On January 10, 2017, Adacia Avery Chambers pleaded no contest to four counts of second-degree murder and 39 counts of assault and battery by means or force likely to produce death. Chambers received life in prison for each murder count, to be served concurrently, and 10 years in prison for each assault count, to also be served concurrently. The plea agreement ensures Chambers will serve a 55-year sentence and will not leave prison until her early 70s, pending parole for both the life sentence and assault sentence. She remains incarcerated at the Mabel Bassett Correctional Center near McLoud, Oklahoma.

==Reactions==
During a press conference on the crash held that afternoon, Burns Hargis, president of Oklahoma State University, stated, "Tragically we lost three. I hope we don't lose anymore. [...] The Cowboy family pulls together, unfortunately, we’ve had to do it before, and we're going to do it again." Stillwater mayor Gina Noble, who had served as the parade's grand marshal, later remarked that "We are heartbroken at this tragedy." Noble later commented, "We’ve never seen anything like this. [...] We’re shocked. We are definitely subdued in mood and we’re still trying to understand. [...] We will get through this together and figure out how to help those who need the help."

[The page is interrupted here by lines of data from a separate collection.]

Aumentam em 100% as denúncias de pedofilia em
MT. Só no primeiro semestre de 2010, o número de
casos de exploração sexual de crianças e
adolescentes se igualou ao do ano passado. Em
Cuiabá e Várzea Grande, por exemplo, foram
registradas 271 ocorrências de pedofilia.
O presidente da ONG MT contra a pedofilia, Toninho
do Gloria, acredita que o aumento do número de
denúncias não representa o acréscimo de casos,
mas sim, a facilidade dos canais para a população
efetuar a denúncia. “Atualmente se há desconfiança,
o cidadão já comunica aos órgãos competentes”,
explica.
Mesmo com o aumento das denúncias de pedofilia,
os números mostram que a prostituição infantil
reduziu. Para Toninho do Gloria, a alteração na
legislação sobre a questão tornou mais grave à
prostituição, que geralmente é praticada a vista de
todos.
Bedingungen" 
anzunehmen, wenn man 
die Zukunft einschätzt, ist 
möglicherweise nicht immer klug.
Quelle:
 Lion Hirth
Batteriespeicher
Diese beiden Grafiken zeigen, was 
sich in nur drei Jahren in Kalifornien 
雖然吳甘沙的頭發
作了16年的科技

The homecoming football game between Oklahoma State and Kansas – in which the Cowboys defeated the Jayhawks, 58-10 – was played as scheduled at 2:30 p.m. that afternoon; a pep rally originally set to be held before the game was cancelled, however. Before the game (which was televised nationally on FS1), Oklahoma Governor Mary Fallin, an alumna of the university who was in attendance at the game, led players and spectators in a moment of prayer as the United States flag flew at half staff in Boone Pickens Stadium.

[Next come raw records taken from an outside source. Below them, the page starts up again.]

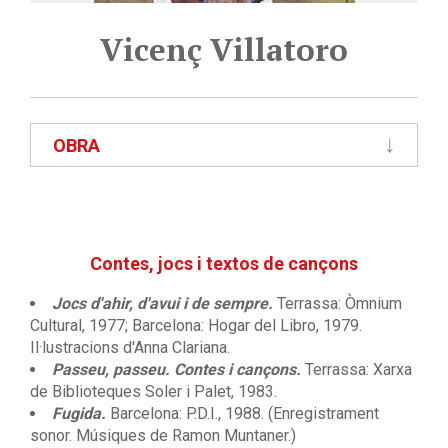
Vicenç Villatoro
OBRA
Contes, jocs i textos de cançons
Jocs d'ahir, d'avui i de sempre.
Terrassa: Òmnium
Cultural, 1977; Barcelona: Hogar del Libro, 1979.
Il·lustracions d'Anna Clariana.
Passeu, passeu. Contes i cançons.
Terrassa: Xarxa
de Biblioteques Soler i Palet, 1983.
Fugida.
Barcelona: P.D.I., 1988. (Enregistrament
sonor. Músiques de Ramon Muntaner.)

Fallin expressed condolences during a press conference that occurred during halftime of the game, "Our hearts and prayers go out with those who lost loved ones today, to those that were injured in the tragedy," and referenced the two previous tragedies involving the university during the past 14 years (the January 2001 plane crash that killed ten members of the Cowboys basketball team and the November 2011 plane crash that killed four people, including Cowgirls basketball head coach Kurt Budke and assistant coach Miranda Serna), adding "One thing I do know about Oklahoma people. They’re strong. They're very compassionate. They believe in prayer. They believe in comforting people and helping during a time of crisis and need. We’ll get through this again. But certainly it’s a very painful experience for those of us here, and certainly for all Oklahomans."